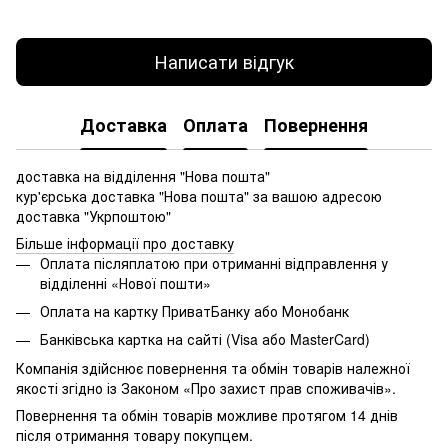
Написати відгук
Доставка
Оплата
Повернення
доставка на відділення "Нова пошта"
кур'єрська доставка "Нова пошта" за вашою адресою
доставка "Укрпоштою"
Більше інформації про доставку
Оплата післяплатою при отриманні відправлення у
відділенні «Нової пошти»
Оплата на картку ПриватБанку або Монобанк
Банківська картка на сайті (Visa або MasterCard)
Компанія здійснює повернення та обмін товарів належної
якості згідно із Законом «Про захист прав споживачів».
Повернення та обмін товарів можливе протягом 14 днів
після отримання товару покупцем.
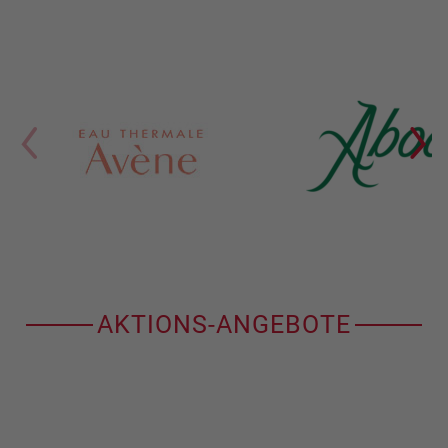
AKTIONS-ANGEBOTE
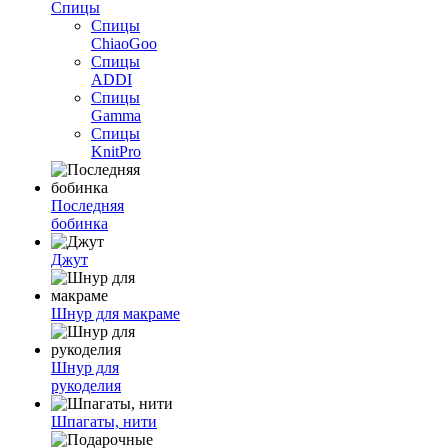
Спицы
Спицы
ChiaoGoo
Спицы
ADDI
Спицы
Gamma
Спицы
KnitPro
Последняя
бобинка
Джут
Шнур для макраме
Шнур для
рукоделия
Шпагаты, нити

****

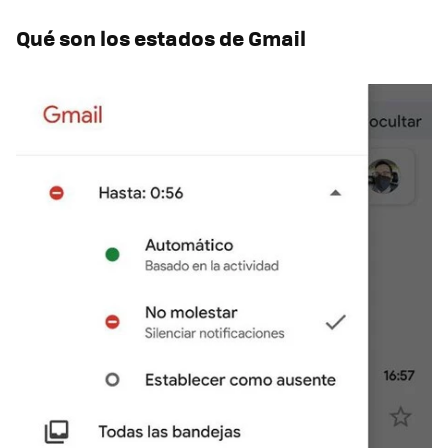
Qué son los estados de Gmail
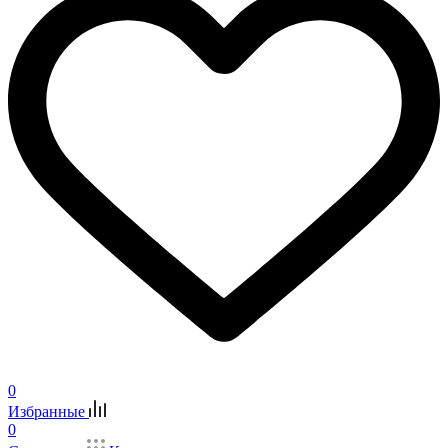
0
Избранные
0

****

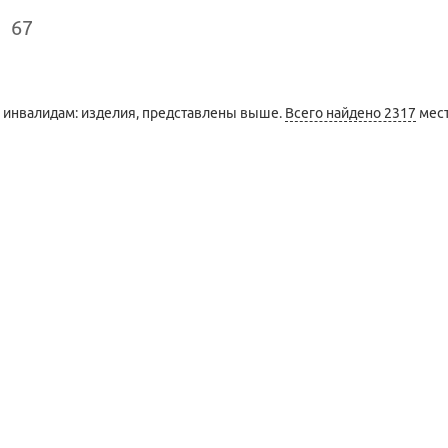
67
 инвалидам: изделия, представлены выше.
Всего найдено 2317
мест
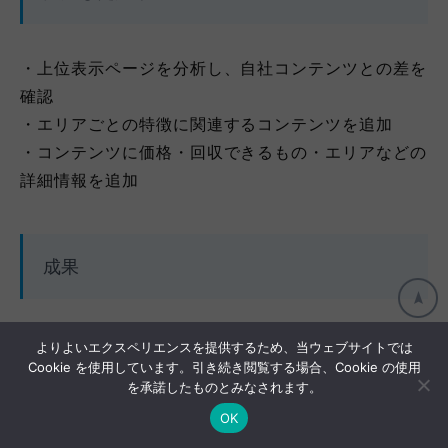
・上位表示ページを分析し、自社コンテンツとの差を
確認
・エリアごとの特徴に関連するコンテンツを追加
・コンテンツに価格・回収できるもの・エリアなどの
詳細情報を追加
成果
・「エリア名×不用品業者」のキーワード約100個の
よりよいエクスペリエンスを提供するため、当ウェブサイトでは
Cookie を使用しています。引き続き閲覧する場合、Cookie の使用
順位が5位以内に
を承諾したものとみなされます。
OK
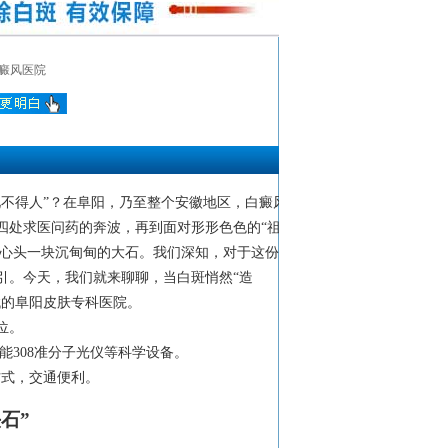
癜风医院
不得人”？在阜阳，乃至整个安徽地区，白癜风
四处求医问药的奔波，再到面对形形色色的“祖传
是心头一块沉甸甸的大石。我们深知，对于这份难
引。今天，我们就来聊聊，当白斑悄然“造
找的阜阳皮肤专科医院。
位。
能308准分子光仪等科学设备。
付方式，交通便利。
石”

****

→ **TASK BRIEF**
From the records above, quote word for word only the lines beginning at the line that has "Написати відгук" and stopping after the line that has "Шпагаты, нити". Omit the pictures.

→ **OUTPUT BELOW**
Написати відгук
Доставка
Оплата
Повернення
доставка на відділення "Нова пошта"
кур'єрська доставка "Нова пошта" за вашою адресою
доставка "Укрпоштою"
Більше інформації про доставку
Оплата післяплатою при отриманні відправлення у
відділенні «Нової пошти»
Оплата на картку ПриватБанку або Монобанк
Банківська картка на сайті (Visa або MasterCard)
Компанія здійснює повернення та обмін товарів належної
якості згідно із Законом «Про захист прав споживачів».
Повернення та обмін товарів можливе протягом 14 днів
після отримання товару покупцем.
AKTIONS-ANGEBOTE
Спицы
Спицы
ChiaoGoo
Спицы
ADDI
Спицы
Gamma
Спицы
KnitPro
Последняя
бобинка
Джут
Шнур для макраме
Шнур для
рукоделия
Шпагаты, нити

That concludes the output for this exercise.